This was my first thought as well.


----------



## bigblock67camar (Jun 5, 2010)

drenalin ld said:


> LOL, does it hold itself?
> 
> Does your wrenches turn themselves? Tools of the trade if you buy your wrenches at walmart for 99 cents and you stripped your nuts you got what you paid for....LOL


Apples and oranges, Snap on tools don't make me a better mechanic over a set of mac tools. We are ultimately talking about a stick and string. This years model is no different than last years model, brace height, ata, and weight are the same but the name changed. Is the creed more accurate than the Z7? At this point in time bow manufacturers have hit a wall, there is not much else that can be done to exceed what they have been doing these last 5 years.


----------



## wvstumpjumper (Apr 4, 2012)

Mathews doesn't need uncle Ted to sell it's bows. I came onboard in 08 and nothing out there yet is catching my eye to switch. I have a DXT and a heli'm, I would rather shoot either of them as any other "brand" bow out there. I didn't buy the creed this year. I usually hang on about 4 or 5 years before I buy a new bow. Welcome aboard uncle Ted you will not be disappointed with Mathews. I certainly am not. They don't say catch us if you can for nothing ya know. Sorry I just couldn't resist that for all the trash talkers.


----------



## Takeum (Jul 22, 2005)

Perry24 said:


> I thought Matt was a christian man...I guess business comes before values.

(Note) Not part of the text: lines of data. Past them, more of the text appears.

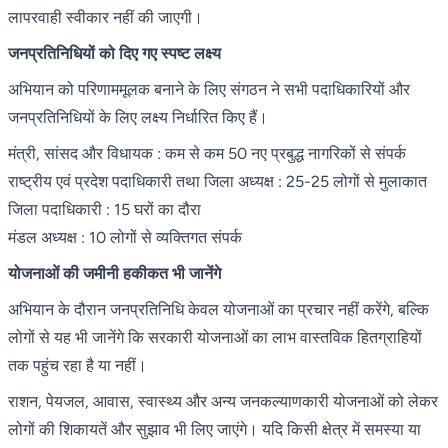
लापरवाही स्वीकार नहीं की जाएगी।
जनप्रतिनिधियों को दिए गए स्पष्ट लक्ष्य
अभियान को परिणाममूलक बनाने के लिए संगठन ने सभी पदाधिकारियों और
जनप्रतिनिधियों के लिए लक्ष्य निर्धारित किए हैं।
मंत्री, सांसद और विधायक : कम से कम 50 नए प्रबुद्ध नागरिकों से संपर्क
राष्ट्रीय एवं प्रदेश पदाधिकारी तथा जिला अध्यक्ष : 25-25 लोगों से मुलाकात
जिला पदाधिकारी : 15 घरों का दौरा
मंडल अध्यक्ष : 10 लोगों से व्यक्तिगत संपर्क
योजनाओं की जमीनी हकीकत भी जानेंगे
अभियान के दौरान जनप्रतिनिधि केवल योजनाओं का प्रचार नहीं करेंगे, बल्कि
लोगों से यह भी जानेंगे कि सरकारी योजनाओं का लाभ वास्तविक हितग्राहियों
तक पहुंच रहा है या नहीं।
राशन, पेयजल, आवास, स्वास्थ्य और अन्य जनकल्याणकारी योजनाओं को लेकर
लोगों की शिकायतें और सुझाव भी लिए जाएंगे। यदि किसी क्षेत्र में समस्या या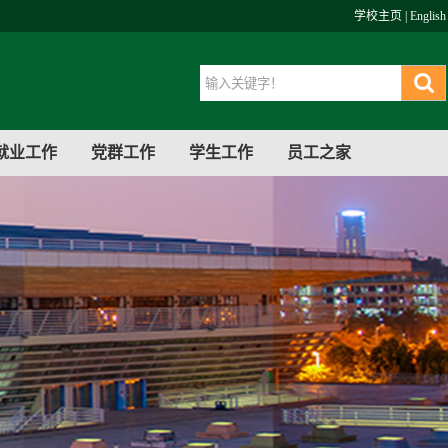
学校主页
|
English
就业工作
党群工作
学生工作
员工之家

Wow Perry,,, I can't believe that you think that all Christians are so perfect and without blemish,,, To think Mathews archery would associate with such heathens as the Nugent family,,,LOL,,,, God knows Jesus only saves perfect people. Welcome aboard Nugent family where ever you go! I believe your an asset t the archery community as well as to Christians world wide,,,


----------



## Tug08 (Aug 12, 2008)

So many jealous people.


----------



## buckmaster27 (Feb 4, 2005)

bigblock67camar said:


> Apples and oranges, Snap on tools don't make me a better mechanic over a set of mac tools. We are ultimately talking about a stick and string. This years model is no different than last years model, brace height, ata, and weight are the same but the name changed. Is the creed more accurate than the Z7? At this point in time bow manufacturers have hit a wall, there is not much else that can be done to exceed what they have been doing these last 5 years.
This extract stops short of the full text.